Den Rachen hat es aufgerissen
als sollt ich ihm den Hunger stillen.
Es kommt heran,
die Mordlust auf mein Herz gerichtet –
ich kann der Bestie nicht entfliehn!
Zum letzten Tanz bin ich nun vorgeladen …

Sara
    Da waren Farben. Helle, wirbelnde Farben, die ineinander verschwammen, sich auflösten und davontrieben, wabernd und wallend. Überall leuchtete es und funkelte, so klar und rein, so licht und durchscheinend. Es war unbeschreiblich schön, in diesem Licht zu schweben, schwerelos, leicht und frei. Nichts schmerzte, nichts war wichtig, nichts wollte gedacht, gefühlt oder getan sein. Zeit war ewig, ohne Belang. Eine nie gekannte Ruhe strömte aus diesen Farben, die alles Streben, alle Wünsche stillte.

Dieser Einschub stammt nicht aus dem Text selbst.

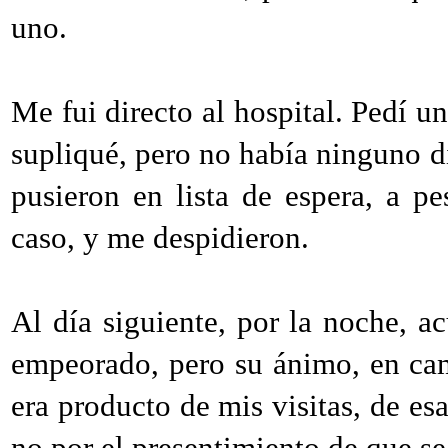
uno.
Me fui directo al hospital. Pedí u
supliqué, pero no había ninguno d
pusieron en lista de espera, a pe
caso, y me despidieron.
Al día siguiente, por la noche, 
empeorado, pero su ánimo, en cam
era producto de mis visitas, de es
no por el presentimiento de que se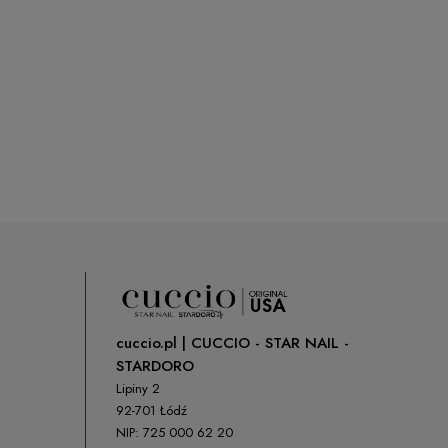
cuccio.pl | CUCCIO - STAR NAIL -
STARDORO
Lipiny 2
92-701 Łódź
NIP: 725 000 62 20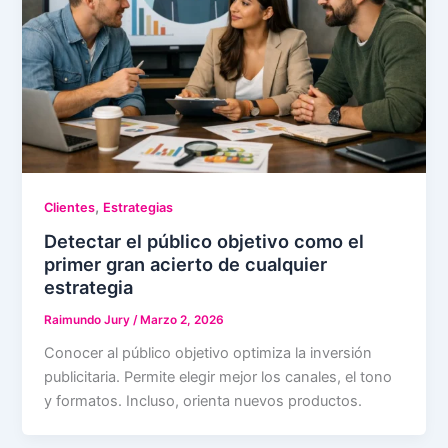
,
Clientes
Estrategias
Detectar el público objetivo como el
primer gran acierto de cualquier
estrategia
Raimundo Jury
/
Marzo 2, 2026
Conocer al público objetivo optimiza la inversión
publicitaria. Permite elegir mejor los canales, el tono
y formatos. Incluso, orienta nuevos productos.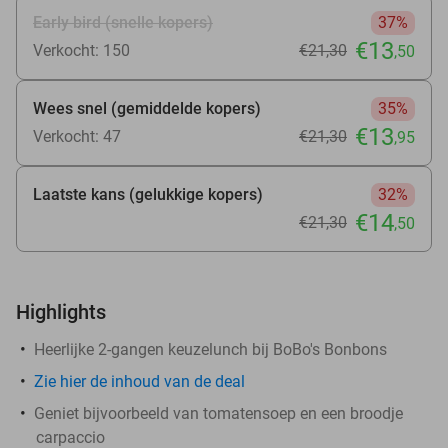
Early bird (snelle kopers)
37%
€13
Verkocht: 150
€21
,30
,50
Wees snel (gemiddelde kopers)
35%
€13
Verkocht: 47
€21
,30
,95
Laatste kans (gelukkige kopers)
32%
€14
€21
,30
,50
Highlights
Heerlijke 2-gangen keuzelunch bij BoBo's Bonbons
Zie
hier
de inhoud van de deal
Geniet bijvoorbeeld van tomatensoep en een broodje
carpaccio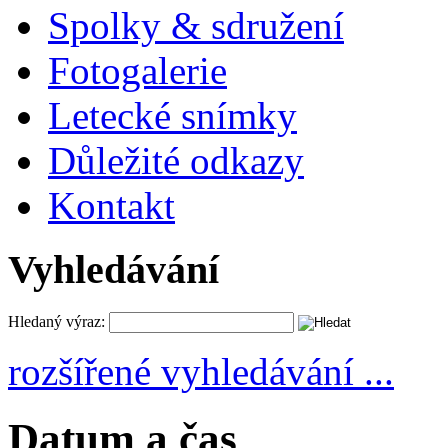
Spolky & sdružení
Fotogalerie
Letecké snímky
Důležité odkazy
Kontakt
Vyhledávání
Hledaný výraz:
rozšířené vyhledávání ...
Datum a čas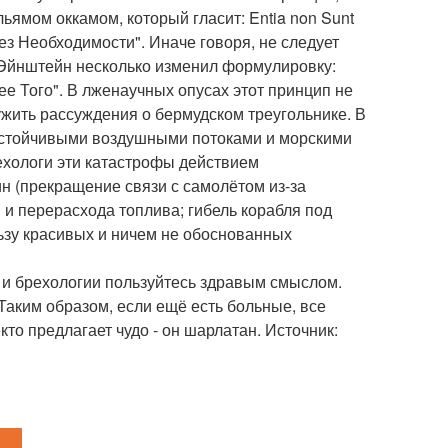
мом оккамом, который гласит: Entia non Sunt
без Необходимости". Иначе говоря, не следует
 Эйнштейн несколько изменил формулировку:
ее Того". В лженаучных опусах этот принцип не
жить рассуждения о бермудском треугольнике. В
устойчивыми воздушными потоками и морскими
ехологи эти катастрофы действием
н (прекращение связи с самолётом из-за
 и перерасхода топлива; гибель корабля под
ьзу красивых и ничем не обоснованных
 и брехологии пользуйтесь здравым смыслом.
Таким образом, если ещё есть больные, все
кто предлагает чудо - он шарлатан. Источник: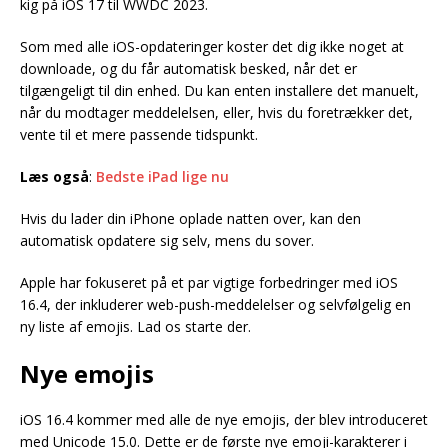
kig på iOS 17 til WWDC 2023.
Som med alle iOS-opdateringer koster det dig ikke noget at
downloade, og du får automatisk besked, når det er
tilgængeligt til din enhed. Du kan enten installere det manuelt,
når du modtager meddelelsen, eller, hvis du foretrækker det,
vente til et mere passende tidspunkt.
Læs også
:
Bedste iPad lige nu
Hvis du lader din iPhone oplade natten over, kan den
automatisk opdatere sig selv, mens du sover.
Apple har fokuseret på et par vigtige forbedringer med iOS
16.4, der inkluderer web-push-meddelelser og selvfølgelig en
ny liste af emojis. Lad os starte der.
Nye emojis
iOS 16.4 kommer med alle de nye emojis, der blev introduceret
med Unicode 15.0. Dette er de første nye emoji-karakterer i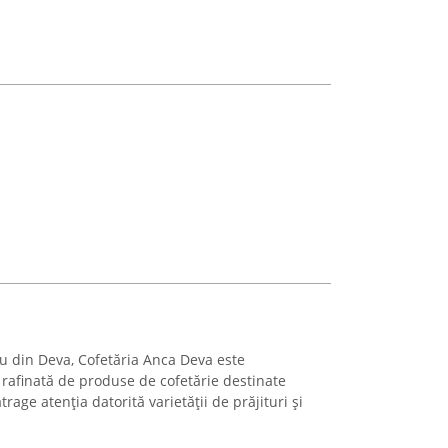
iu din Deva, Cofetăria Anca Deva este
 rafinată de produse de cofetărie destinate
atrage atenția datorită varietății de prăjituri și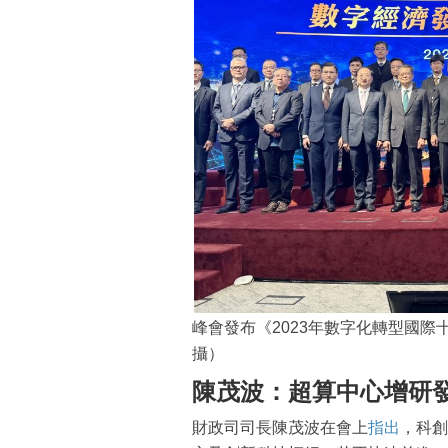
峰會發布《2023年數字化轉型國
攝）
陳茂波：超算中心增研
財政司司長陳茂波在會上
指出
，科創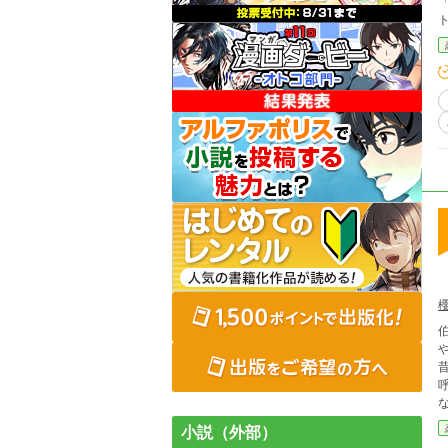
昔はお
な
小説（外部）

    Irgendwann taten sich in den Farben lebende Formen auf. Kreise, die zu Ovalen wurden, dann zu Tropfen. Spiralen, die sich drehten, schneller und schneller. Strudel formten sich, Wirbel und Mäander, Wellen, Zacken und Schlingen, alles zuckte und bebte, veränderte sich unaufhörlich, erschien und wurde wieder unsichtbar. Es war wie eine immerwährende, wilde und doch geschmeidige Bewegung, mitten im blendenden, weißen Nichts.
    Dann verschwand die Helligkeit. Dunkles Rot bahnte sich seinen Weg, überschwemmte den Raum, breitete sich aus, floss und wogte. Süß und verlockend war dieses Rot. Seine Wärme umfing alles wie eine Liebkosung. Zeit und Raum waren vollkommen still, es gab kein Damals, Heute oder Morgen. Kein Laut drang durch das rote Wallen … und doch … ja, da war ein Ton, ein tiefes Vibrieren, sanft bebend, kaum hörbar, eher fühlbar. Der Ton wurde deutlicher, hartnäckiger. Er störte den wunderbaren Frieden, ließ das allumfassende Rot erzittern und dünner werden, bis es in winzige Teilchen zerplatzte. Das Schweben änderte sich, es wurde zur Fortbewegung, bekam ein Ziel irgendwo. Und immer noch schwoll der Ton an, bohrte sich in meine Ohren, hörte nicht auf, mich zu rufen. Er drängte mich, ärgerte mich, lockte mich, ließ mich nicht fort. Ich wollte dorthin. Ich musste dorthin.